You might be posting on Hosting providers or using sharedhosting tag…
Note, this page is permanently available at https://help.nextcloud.com/pub/shared-webhosting
I need help, and my Nextcloud is on Shared hosting
- The only person who can help you is your webhost
- You are at the mercy of your webhost.
- You value low cost over root access to the machine, which is not available.
What, why must I ask my webhost to help with my shared hosting?
- This is their job. You paid for shared hosting so someone else would manage it for you.
- You pay them to manage the system for you in cpanel or
directadmin
or plesk or litespeed or whatever shared hosted hosting platform. So, only they can manage your system, because they control everything.- Accessible version of PHP is whatever they offer.
- PHP modules are whatever they offer. Some might be missing.
- Database you can use is as-is, eg. sqlite version, mariadb version or mysql version. Don’t believe any host allows postgresql, so that is probably out of the picture.
- Your host likely only supports installing particular PHP apps, eg. cpanel.
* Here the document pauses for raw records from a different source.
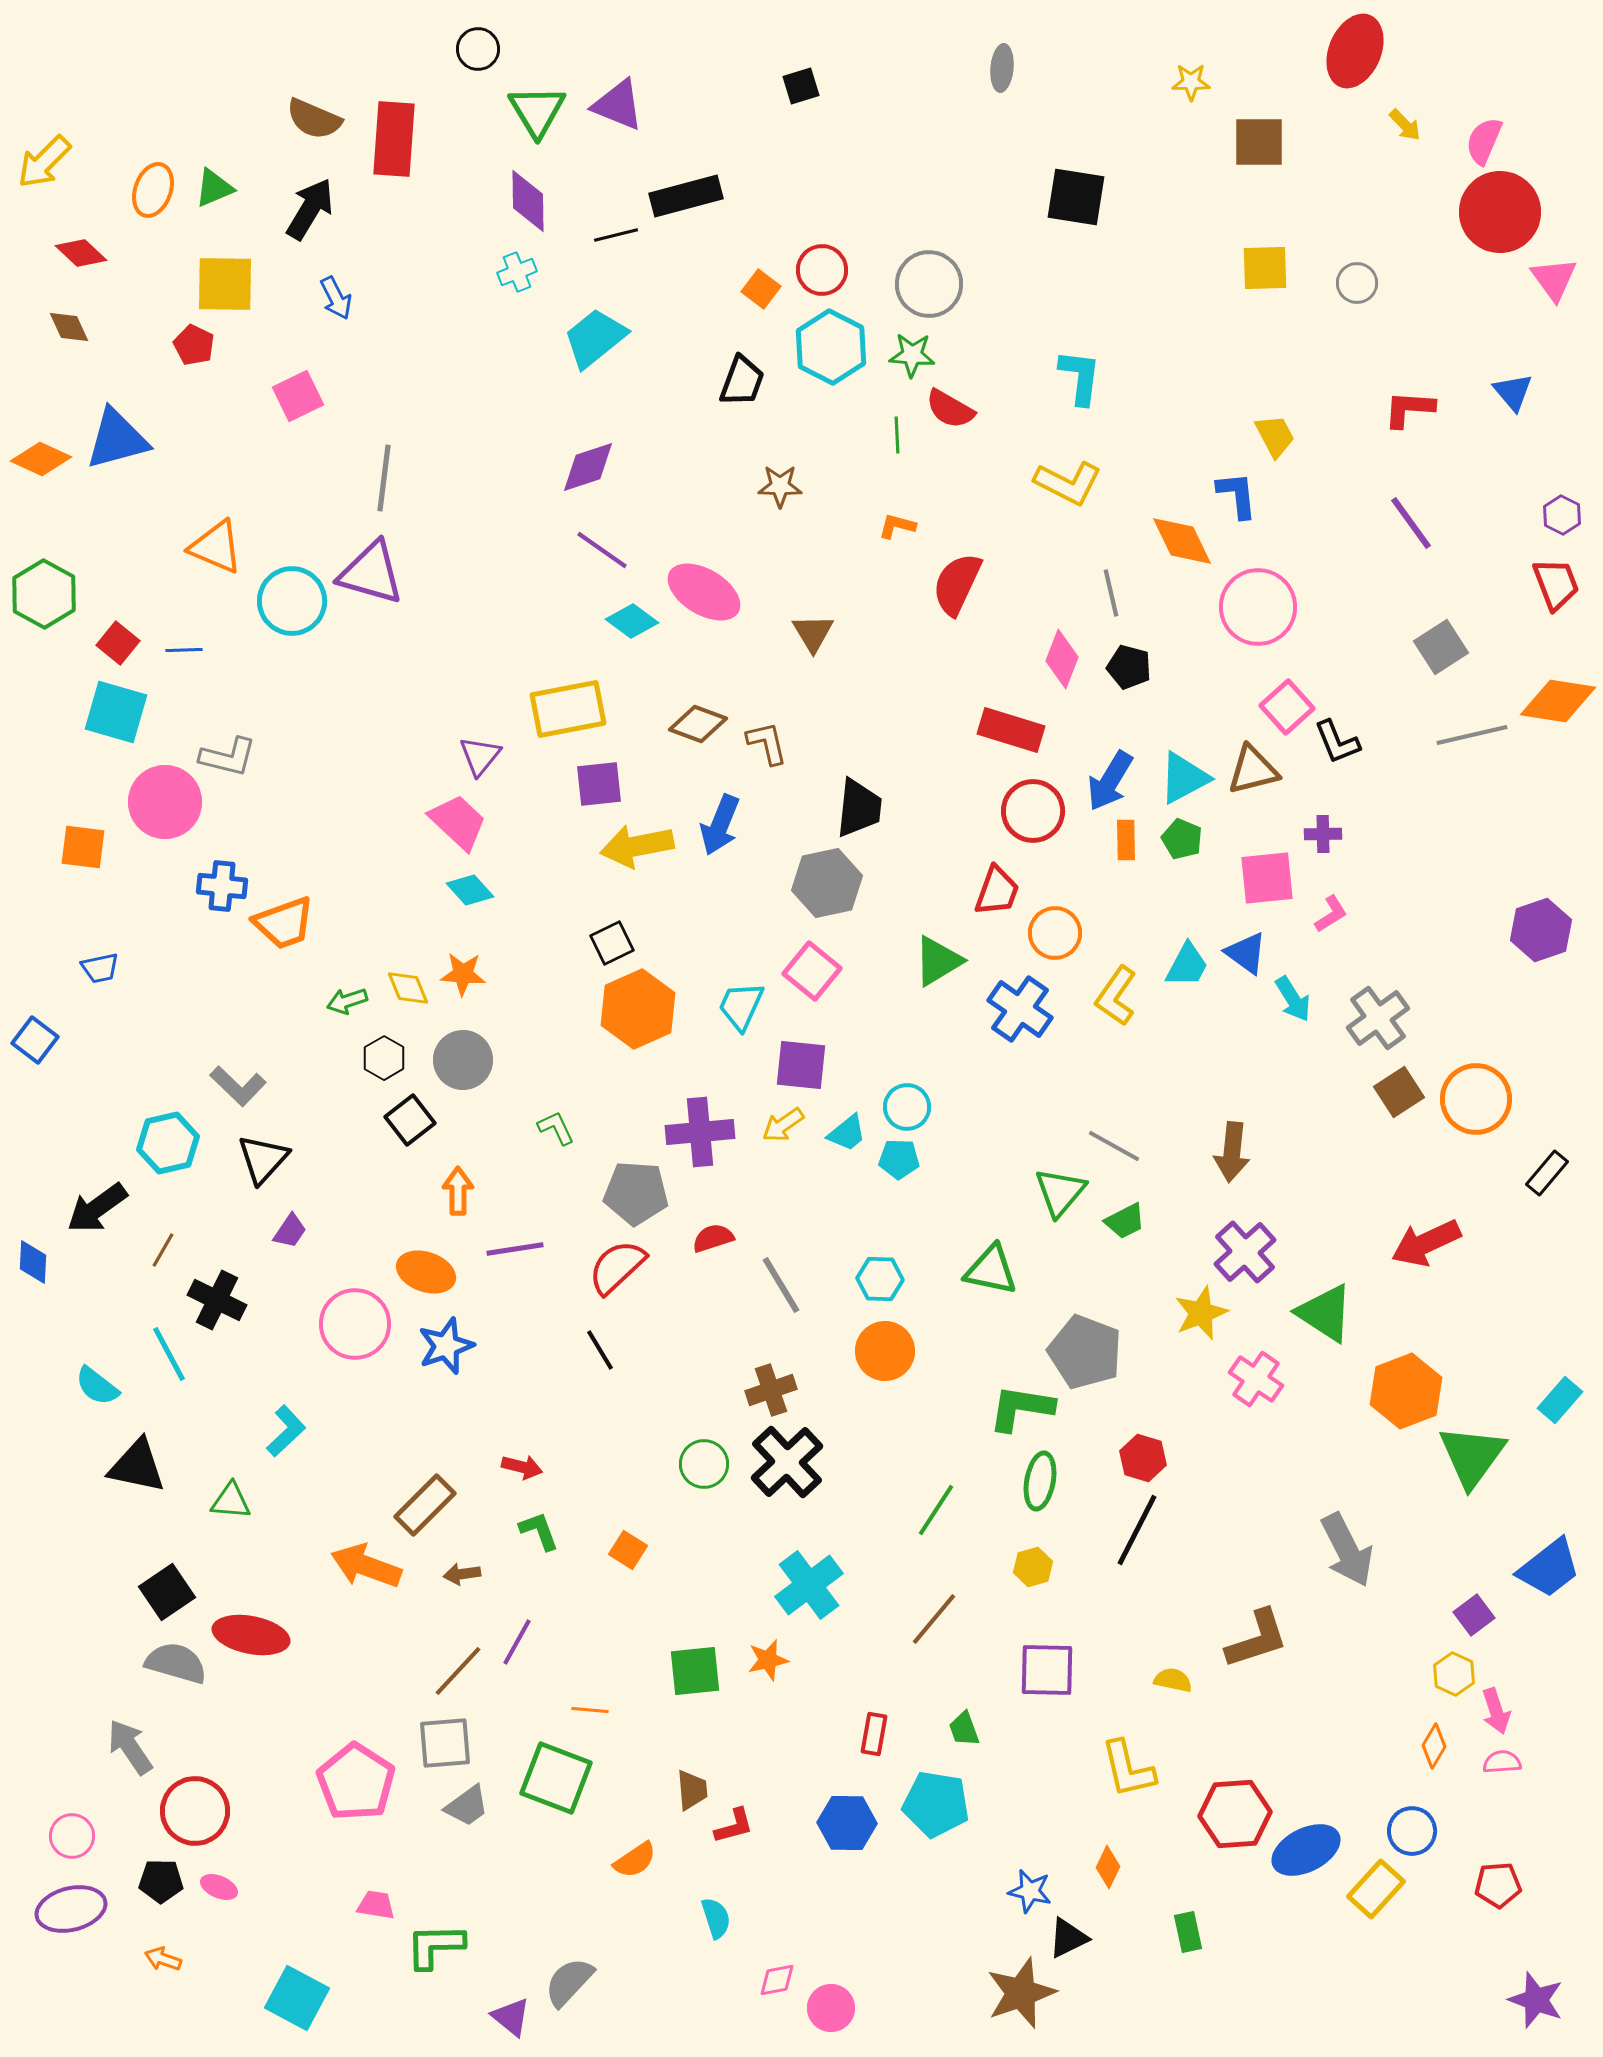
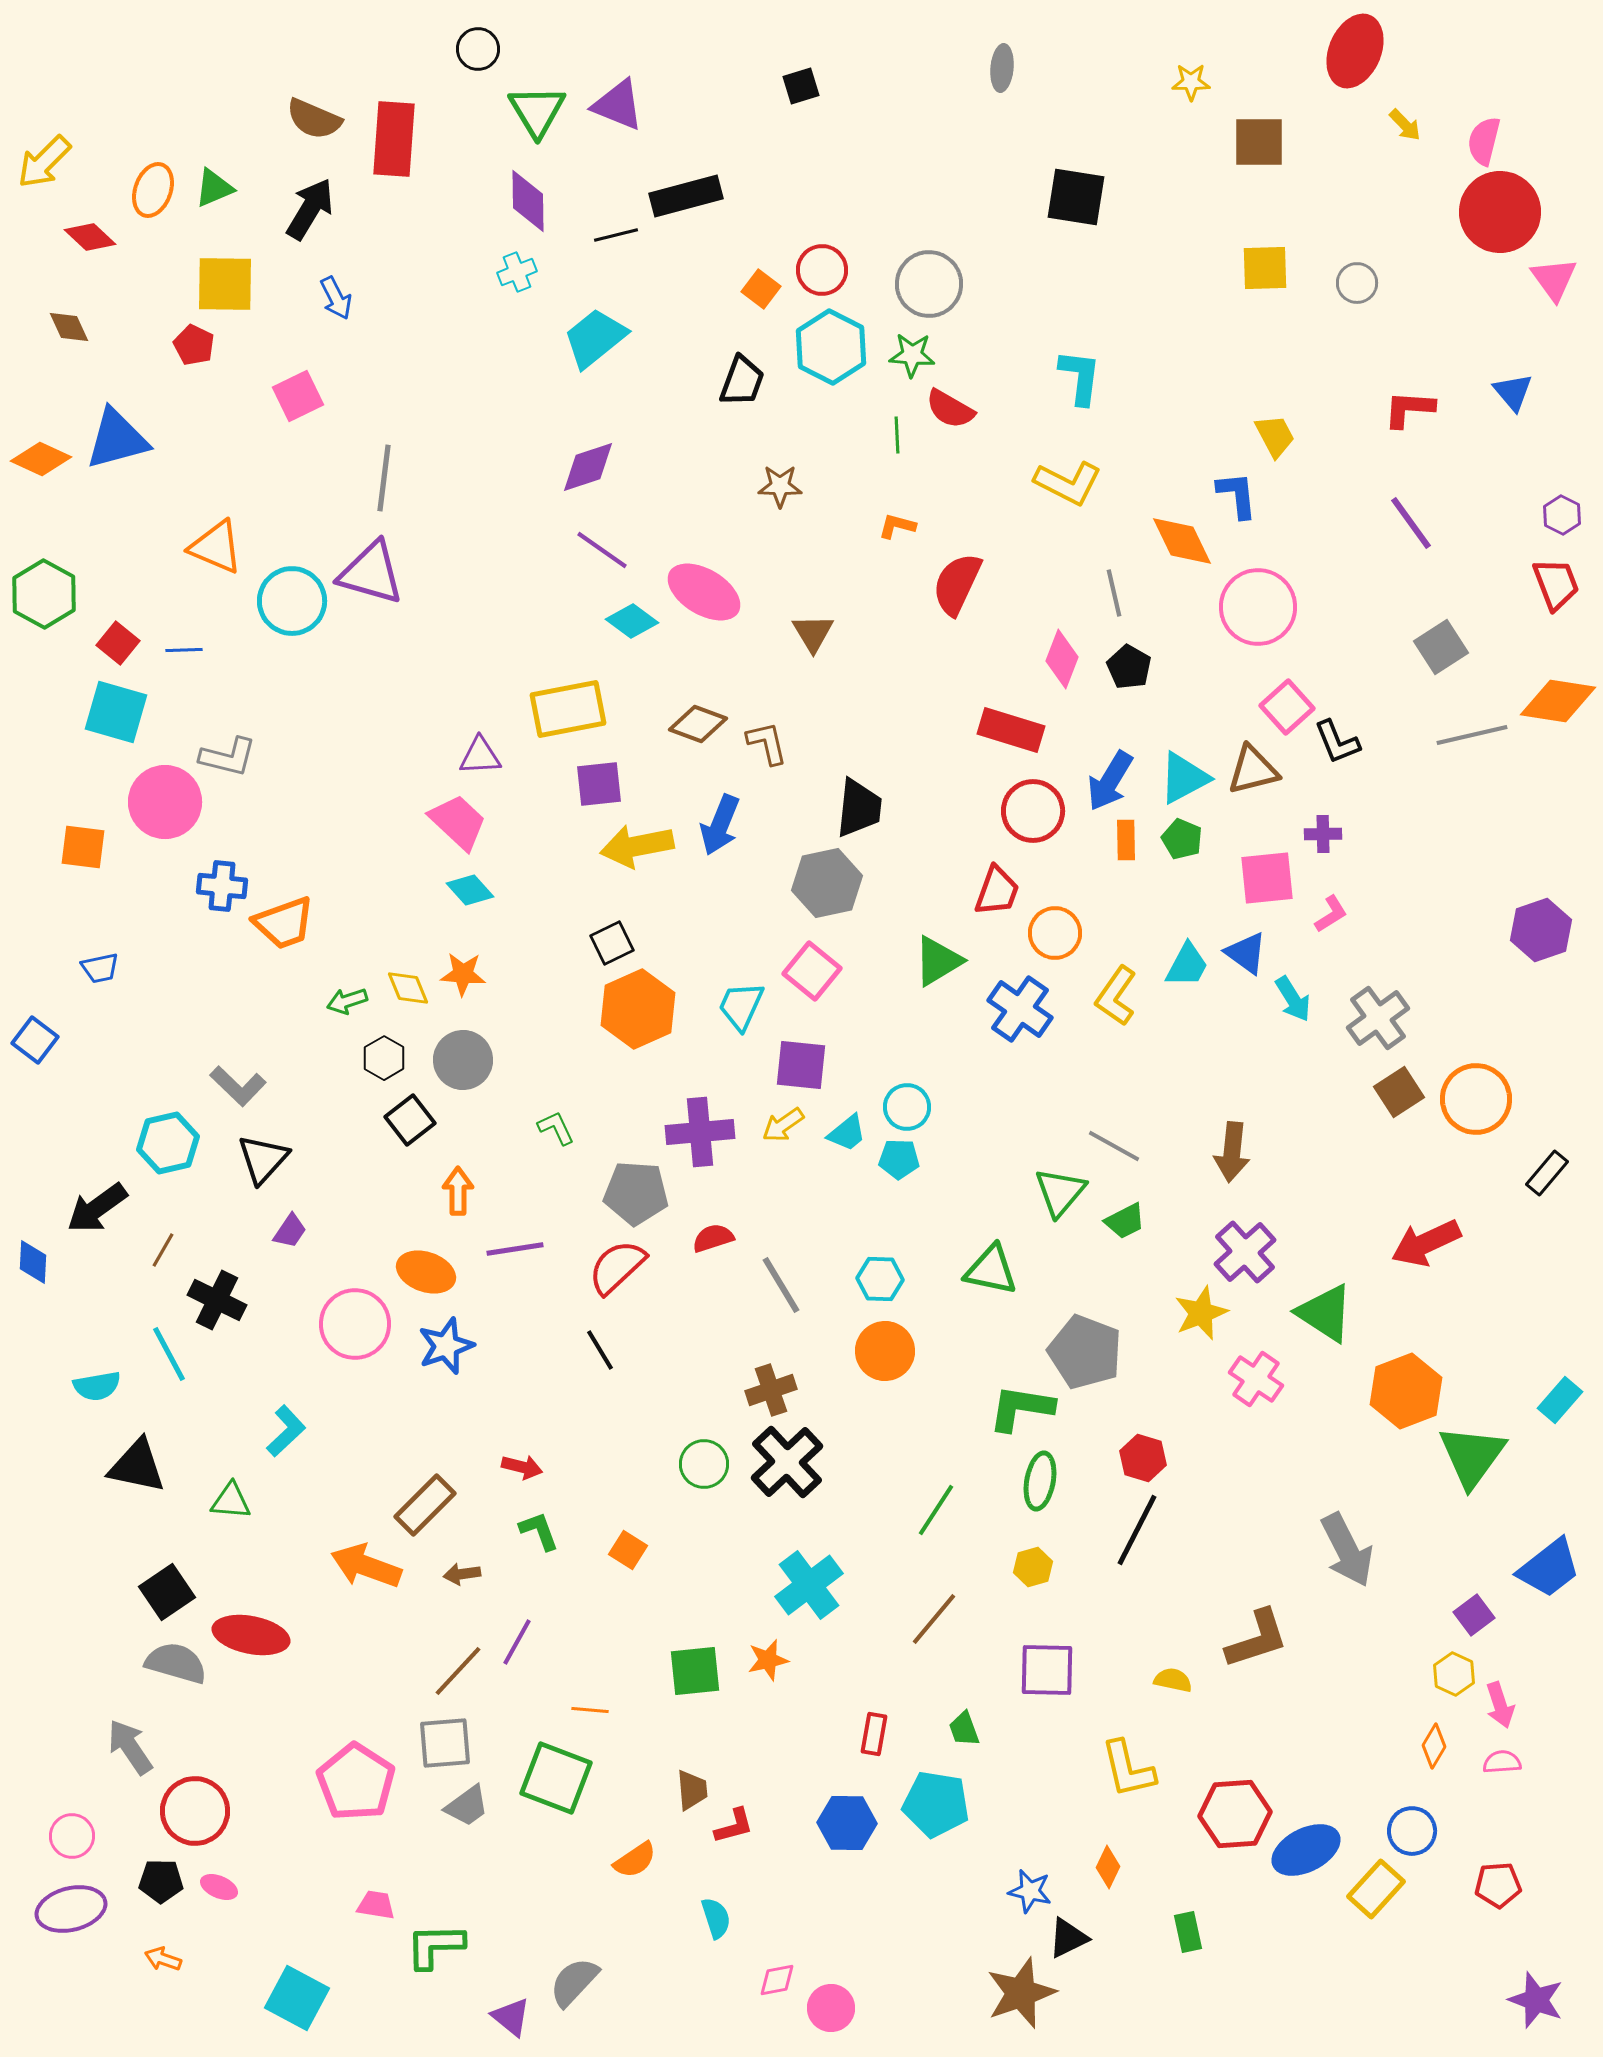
pink semicircle at (1484, 141): rotated 9 degrees counterclockwise
red diamond at (81, 253): moved 9 px right, 16 px up
gray line at (1111, 593): moved 3 px right
black pentagon at (1129, 667): rotated 15 degrees clockwise
purple triangle at (480, 756): rotated 48 degrees clockwise
cyan semicircle at (97, 1386): rotated 48 degrees counterclockwise
pink arrow at (1496, 1711): moved 4 px right, 6 px up
gray semicircle at (569, 1982): moved 5 px right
- Your host can drop support for Nextcloud, or any app, at any time for any reason without telling you.
- If your host does something you do not like you have zero recourse other than contacting them. If you think this is unlikely, your friendly admin saw this happen with
largest domain registrar and hosting provider in the industry
. Do not expect a warning, but it might also only cost less than $20 - $30 per year, so maybe a win-win. - Your host should always be willing to support you (their customer) in accessing and backing up your data to a device you control. No guarantees, but it is the right thing to do.
I don’t want to ask my host for support
- In this case we cannot help you, because only someone with root access to the machine can address underlying problems related to the modular stack powering your Nextcloud: a database, a webserver, storage, caching with a service like Reds and whatever else they have authorized you to use.
- Your host should always grant you the ability to download or archive or access your own data, including everything related to your hosted Nextcloud. It will hopefully be a click away from their panel, but no promises on what they choose to offer.
My host will not help me.
- Consider changing providers, or consider self-hosting on a machine you actually control. The terms of a service you have are not something you can change… you can demand assistance as a paying customer or demand assistance in moving your data elsewhere. Good luck, and we hope you succeed in this endeavor!
- Are you keeping local backups? If not, why not?
So, I am 100% dependant on my shared hosting provider?
- Yes. %
- Your resources are shared, so you are also dependent on however many people you are sharing with.
- Hopefully, those shared users use their services less than you do since you are looking for help.
- Your best bet is to always keep local backups of all your data, which should be supported within your hosted service package as a cron or download or other service they offer.
Good luck with your shared webhosting experience!
We hope this clarifies why shared hosting is both extremely inexpensive and can be equally unreliable. Your hosting provider should do their due diligence to support paying customers! Since anyone can host Nextcloud, this also opens the doors to poor quality hosts selling access to Nextcloud out of their basement… Either way, always keep backups of your data outside of the provider and best of luck to you!
- Please be understanding if those on the forum here cannot help with your problem, which must be addressed by your provider.
What we can help on (on a surface level)
- My mobile client or web app or service is not working as I hoped.
What we cannot help on (on a deeper, fundamental level)
- Anything in regards to the underlying hosted platform running your Nextcloud. It is between you and the provider.